His face flushed red again and he pushed from the floor with a grumble. “Never mind that. I’m just tired.” Rubbing the back of his neck, he looked around. For what, she didn’t know. “I’m, uh, I’m gonna sleep by the fire if that’s all right with you. Snow’s piling up and you’ll need more wood soon.”
He offered his hand. “I can help you upstairs.”
Her hackles rose at his assumption that she needed help, but she was too weary to argue. Besides, he shouldn’t be pushing Coop through several miles of drifts in the middle of the night.
She tugged the quilt under her chin and slid further into the cushions. “That’s fine with me. Sleep where you will, but I’m staying right here. And you’d better not snore.”
~
Drip-drip-drip staccatoed into Abigale’s dreams like her piano teacher’s insistence that she practice-practice-practice. Waking, she turned her head toward the window, where blue sky and sunshine accompanied the musical melting of snow.
She pushed upright and questioned her memory. Had she only fallen off her crude ladder or been run over by stampeding cattle as well?
Wincing with the effort, she swung her feet to the floor, comforted once more by the thick wool socks that covered them.
And where was Seth? The last she’d seen him, he was stretched out on Mams’s braided rug in front of the hearth. Snoring.
Coffee’s tempting aroma lured her to the stove, where she found a not-so-tempting can of beans and a towel-covered pan of—flatbread? She shoved aside her irritation and bit into a palm-sized round.
Not a bad effort for having no milk or baking powder.
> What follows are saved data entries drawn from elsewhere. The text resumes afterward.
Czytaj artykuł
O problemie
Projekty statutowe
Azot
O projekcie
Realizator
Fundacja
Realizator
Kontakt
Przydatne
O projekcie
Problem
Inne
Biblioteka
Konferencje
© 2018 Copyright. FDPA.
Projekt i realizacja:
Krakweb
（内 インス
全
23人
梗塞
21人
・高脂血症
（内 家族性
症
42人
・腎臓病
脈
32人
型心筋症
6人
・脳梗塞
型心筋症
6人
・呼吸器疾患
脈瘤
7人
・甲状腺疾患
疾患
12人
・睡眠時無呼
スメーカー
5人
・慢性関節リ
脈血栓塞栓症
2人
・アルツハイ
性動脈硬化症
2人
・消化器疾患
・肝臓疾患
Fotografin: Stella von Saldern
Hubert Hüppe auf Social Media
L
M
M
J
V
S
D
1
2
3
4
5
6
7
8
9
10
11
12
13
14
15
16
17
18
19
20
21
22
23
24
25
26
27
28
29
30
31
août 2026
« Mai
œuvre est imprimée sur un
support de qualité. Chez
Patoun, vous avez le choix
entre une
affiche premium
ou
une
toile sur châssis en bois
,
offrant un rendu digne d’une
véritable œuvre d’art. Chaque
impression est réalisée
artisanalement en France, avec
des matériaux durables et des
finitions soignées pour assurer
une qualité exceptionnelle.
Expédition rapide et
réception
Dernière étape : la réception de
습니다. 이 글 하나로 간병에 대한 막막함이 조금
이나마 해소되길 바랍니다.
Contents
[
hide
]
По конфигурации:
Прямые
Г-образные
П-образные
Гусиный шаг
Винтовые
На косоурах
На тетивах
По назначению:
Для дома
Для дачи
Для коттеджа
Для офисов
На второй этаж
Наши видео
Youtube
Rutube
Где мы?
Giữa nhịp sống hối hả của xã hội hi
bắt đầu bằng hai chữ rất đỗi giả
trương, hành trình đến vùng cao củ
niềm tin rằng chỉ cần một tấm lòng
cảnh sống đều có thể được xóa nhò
So he could cook. She could rope, ride, and shoot. Not that those skills had earned her any points at Wolfe Hall.
After a second round and a cup of strong coffee, she managed to make it upstairs to her room, where she met a horrible sight in her dressing-table mirror.
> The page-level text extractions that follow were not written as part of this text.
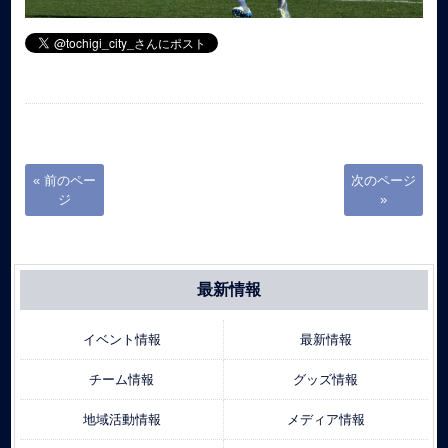
« 前のペー
次のページ
ジ
»
最新情報
イベント情報
最新情報
チーム情報
グッズ情報
地域活動情報
メディア情報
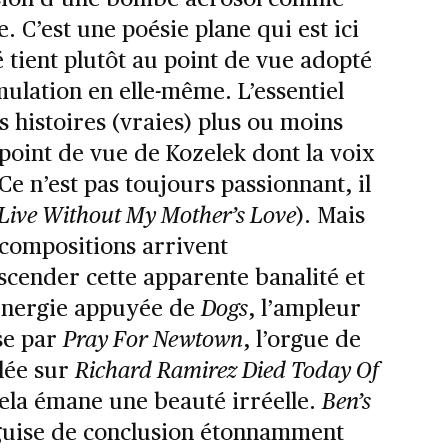
. C’est une poésie plane qui est ici
 tient plutôt au point de vue adopté
mulation en elle-même. L’essentiel
 histoires (vraies) plus ou moins
point de vue de Kozelek dont la voix
Ce n’est pas toujours passionnant, il
 Live Without My Mother’s Love
). Mais
 compositions arrivent
cender cette apparente banalité et
’énergie appuyée de
Dogs
, l’ampleur
se par
Pray For Newtown
, l’orgue de
blée sur
Richard Ramirez Died Today Of
cela émane une beauté irréelle.
Ben’s
 guise de conclusion étonnamment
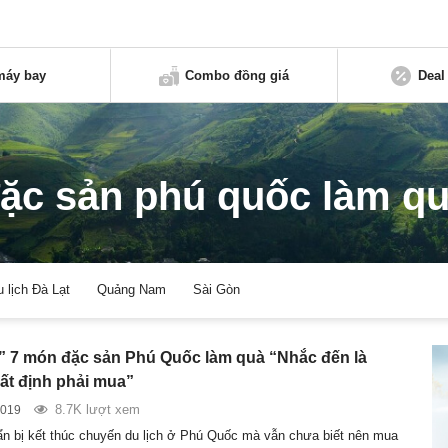
máy bay
Combo đồng giá
Deal
ặc sản phú quốc làm q
u lịch Đà Lạt
Quảng Nam
Sài Gòn
7 món đặc sản Phú Quốc làm quà “Nhắc đến là
ất định phải mua”
8.7K lượt xem
2019
n bị kết thúc chuyến du lịch ở Phú Quốc mà vẫn chưa biết nên mua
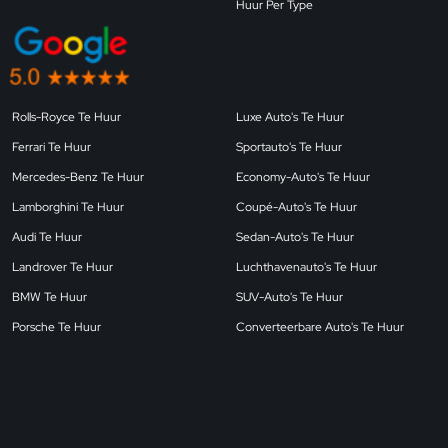
Huur Per Type
Rolls-Royce Te Huur
Luxe Auto's Te Huur
Ferrari Te Huur
Sportauto's Te Huur
Mercedes-Benz Te Huur
Economy-Auto's Te Huur
Lamborghini Te Huur
Coupé-Auto's Te Huur
Audi Te Huur
Sedan-Auto's Te Huur
Landrover Te Huur
Luchthavenauto's Te Huur
BMW Te Huur
SUV-Auto's Te Huur
Porsche Te Huur
Converteerbare Auto's Te Huur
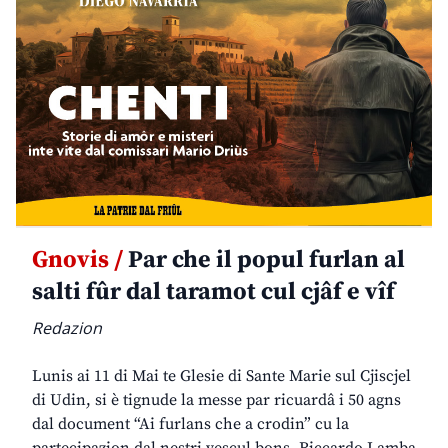
Gnovis /
Par che il popul furlan al
salti fûr dal taramot cul cjâf e vîf
Redazion
Lunis ai 11 di Mai te Glesie di Sante Marie sul Cjiscjel
di Udin, si è tignude la messe par ricuardâ i 50 agns
dal document “Ai furlans che a crodin” cu la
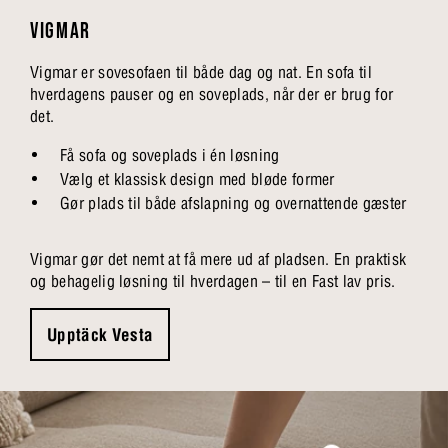
VIGMAR
Vigmar er sovesofaen til både dag og nat. En sofa til
hverdagens pauser og en soveplads, når der er brug for
det.
Få sofa og soveplads i én løsning
Vælg et klassisk design med bløde former
Gør plads til både afslapning og overnattende gæster
Vigmar gør det nemt at få mere ud af pladsen. En praktisk
og behagelig løsning til hverdagen – til en Fast lav pris.
Upptäck Vesta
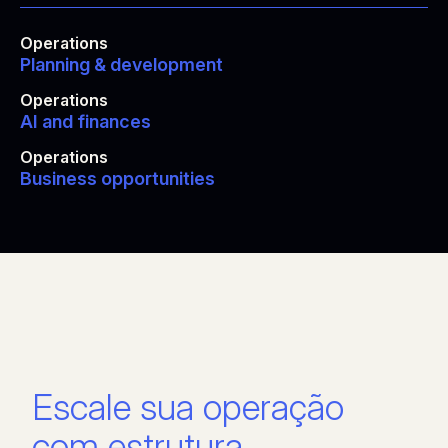
Operations
Planning & development
Operations
AI and finances
Operations
Business opportunities
Escale sua operação
com estrutura,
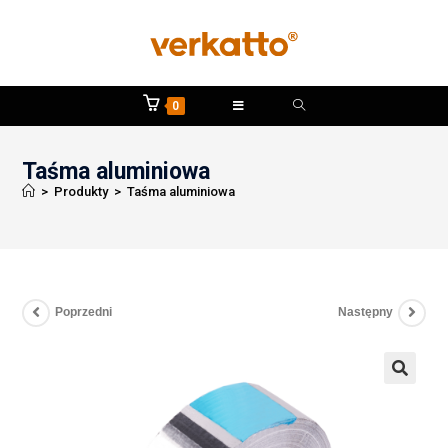
0
Taśma aluminiowa
>
Produkty
>
Taśma aluminiowa
Poprzedni
Następny
🔍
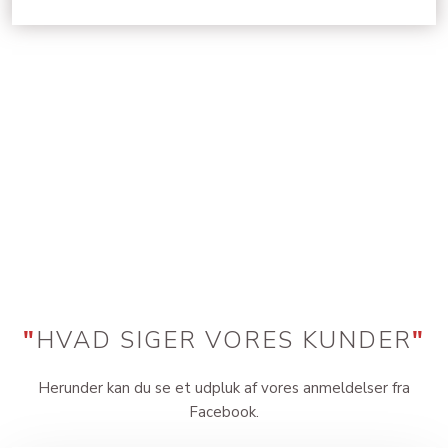
"
HVAD SIGER VORES KUNDER
"
Herunder kan du se et udpluk af vores anmeldelser fra
Facebook.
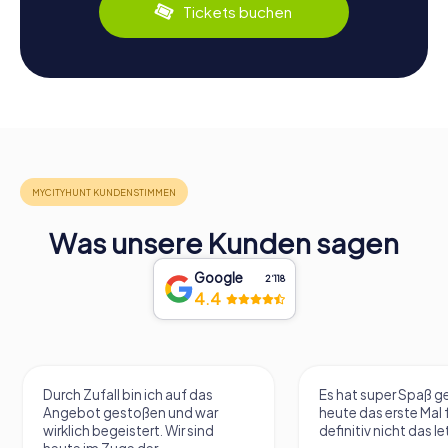
Tickets buchen
Was unsere Kunden sagen
Google
2‘118
4.4
Durch Zufall bin ich auf das
Es hat super Spaß 
Angebot gestoßen und war
heute das erste Mal 
wirklich begeistert. Wir sind
definitiv nicht das le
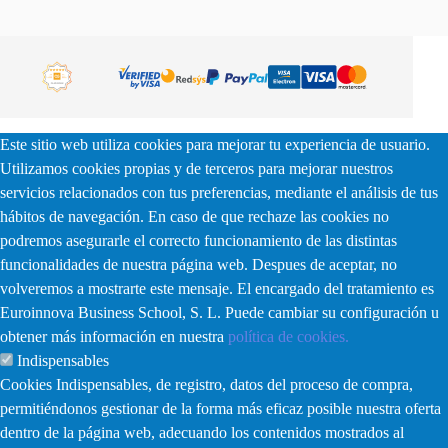
Este sitio web utiliza cookies para mejorar tu experiencia de usuario.
Utilizamos cookies propias y de terceros para mejorar nuestros
servicios relacionados con tus preferencias, mediante el análisis de tus
hábitos de navegación. En caso de que rechaze las cookies no
podremos asegurarle el correcto funcionamiento de las distintas
funcionalidades de nuestra página web. Despues de aceptar, no
volveremos a mostrarte este mensaje. El encargado del tratamiento es
Euroinnova Business School, S. L. Puede cambiar su configuración u
obtener más información en nuestra
política de cookies.
Indispensables
Cookies Indispensables, de registro, datos del proceso de compra,
permitiéndonos gestionar de la forma más eficaz posible nuestra oferta
dentro de la página web, adecuando los contenidos mostrados al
“Pop would say I look like I’d been rode hard and put up wet.” She sat on the small bench and unbraided her hair. “He’d be half right. Fallen hard and carried in wet.”
Carefully she combed out the tangles, wincing at a knot on the back of her head and a little dried blood. Seth had tended to more than her feet, and her insides warmed at the thought.
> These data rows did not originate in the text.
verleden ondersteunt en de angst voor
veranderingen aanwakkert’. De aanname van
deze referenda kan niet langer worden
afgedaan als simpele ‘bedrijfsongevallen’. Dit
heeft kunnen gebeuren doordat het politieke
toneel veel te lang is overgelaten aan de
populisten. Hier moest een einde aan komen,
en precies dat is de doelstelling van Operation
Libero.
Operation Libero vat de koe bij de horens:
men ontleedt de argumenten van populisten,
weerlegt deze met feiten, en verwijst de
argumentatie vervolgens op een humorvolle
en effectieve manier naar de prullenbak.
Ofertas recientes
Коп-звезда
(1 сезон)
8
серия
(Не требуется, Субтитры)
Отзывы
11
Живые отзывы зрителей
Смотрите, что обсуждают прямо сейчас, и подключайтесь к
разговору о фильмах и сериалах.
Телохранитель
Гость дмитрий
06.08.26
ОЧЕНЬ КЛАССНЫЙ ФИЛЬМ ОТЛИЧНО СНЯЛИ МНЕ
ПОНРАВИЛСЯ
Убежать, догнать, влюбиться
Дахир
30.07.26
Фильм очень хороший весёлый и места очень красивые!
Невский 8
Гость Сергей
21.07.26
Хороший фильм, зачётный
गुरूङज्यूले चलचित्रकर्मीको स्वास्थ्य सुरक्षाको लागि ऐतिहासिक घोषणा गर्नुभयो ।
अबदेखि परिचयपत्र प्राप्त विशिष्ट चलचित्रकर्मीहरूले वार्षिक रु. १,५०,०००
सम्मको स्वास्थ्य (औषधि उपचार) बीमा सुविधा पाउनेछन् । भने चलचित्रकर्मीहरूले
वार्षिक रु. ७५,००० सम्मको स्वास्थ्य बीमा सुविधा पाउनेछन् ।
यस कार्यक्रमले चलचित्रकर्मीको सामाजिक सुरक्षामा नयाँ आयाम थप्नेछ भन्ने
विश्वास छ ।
She fetched a pitcher of water from downstairs for her basin and washed her face and hands. Movement outside her bedroom window caught her eye, and she paused to watch Seth scale the side of the barn, finishing the ladder she’d started, but using what looked like bigger pieces of wood. Pride in her idea warred with gratitude that he’d taken on the task himself.
Making herself more presentable—though not on Seth’s account—she tied her hair back with a ribbon and went outside feeling a little better.
The snow was nearly gone from level ground, other than drifts that hugged the buildings, but not from the white-mantled summit rising east of the ranch like a watchful giant. Winter was settling in. She hugged her waist and hunched her shoulders. It’d be a lonely Christmas this year without Pop. Godey’s magazine mentioned nothing about celebrating by oneself.
She’d planned to come home for the holidays, so she was only a couple of weeks early. A couple of weeks and a bundle of heartache. If she’d known how ill he was, she would have gladly left her classes behind.
“Good morning.”
At the greeting from atop the barn, she looked up to see a scruffy face grinning down. “Or should I say good afternoon?”
She grabbed a handful of drifted snow, quickly formed a ball, and lobbed it.